Open Access logoIs open access (OA) really the way of the future, or is it unsustainable? To get an idea, we’ll look at two OA success stories: PLoS and arXiv.

PLoS, or Public Library of Science, is a OA publisher and advocacy organization. Two of their most notable publications are PLoS Biology and PLoS Medicine, started in 2003-2004 to provide an open alternative to prestigious journals such as Science and Nature; another is PLoS ONE, open to any science article. These three journals are all peer-reviewed, but to different extents. PLoS Biology and PLoS Medicine use traditional peer review, where only the highest quality and highest interest articles are accepted for publication. PLoS ONE, on the other hand, uses ‘light’ peer review: every article that is methodologically sound is published.

While some opponents of open access assume that OA journals are not as rigorous as traditional, non-OA journals, PLoS proves this wrong. PLoS Biology has the highest impact factor of 85 journals in the field of biology, according to the 2011 Journal Citation Reports1; PLoS Medicine is ranked sixth out of 260 medical journals. PLoS ONE, the world’s largest peer-reviewed journal1, is notable because it gives researchers a chance to publish methodologically sound research that may not be accepted elsewhere because the findings are not considered significant enough.
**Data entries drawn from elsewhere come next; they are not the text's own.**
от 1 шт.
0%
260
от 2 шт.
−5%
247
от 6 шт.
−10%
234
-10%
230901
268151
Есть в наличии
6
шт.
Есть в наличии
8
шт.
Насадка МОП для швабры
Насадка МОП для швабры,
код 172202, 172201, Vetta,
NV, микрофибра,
PLoS ONE is not simply a dumping ground for rejected work, either; a 2010 survey of PLoS ONE authors found 37% considered PLoS ONE a first choice journal for publication2. PLoS journals are both very popular and highly-regarded–a feat for journals less than a decade old.
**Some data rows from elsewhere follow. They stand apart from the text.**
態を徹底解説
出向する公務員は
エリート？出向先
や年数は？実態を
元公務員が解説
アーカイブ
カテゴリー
While PLoS is a success story for gold OA (fully open access journals), arXiv shows how effective green OA can be. Green OA refers to articles archived in a repository; often, they’re pre-print or post-print versions of articles published in non-OA journals. arXiv, founded in 1991, archives papers in physics, mathematics, computer science, nonlinear sciences, quantitative biology, and statistics3. The popularity of arXiv is staggering; it contains almost 700,000 full-text articles and serves about 1 million downloads per week4. The field of high-energy physics, whose articles are almost all archived on arXiv, has gone one step further to negotiate gold OA for 90% of the articles in the field5.

Does open access have a future? Looking at these examples–at the way PLoS has swiftly become a leader in the field of biology and medicine, at the extreme popularity of arXiv and the citation advantage it offers–the future looks promising.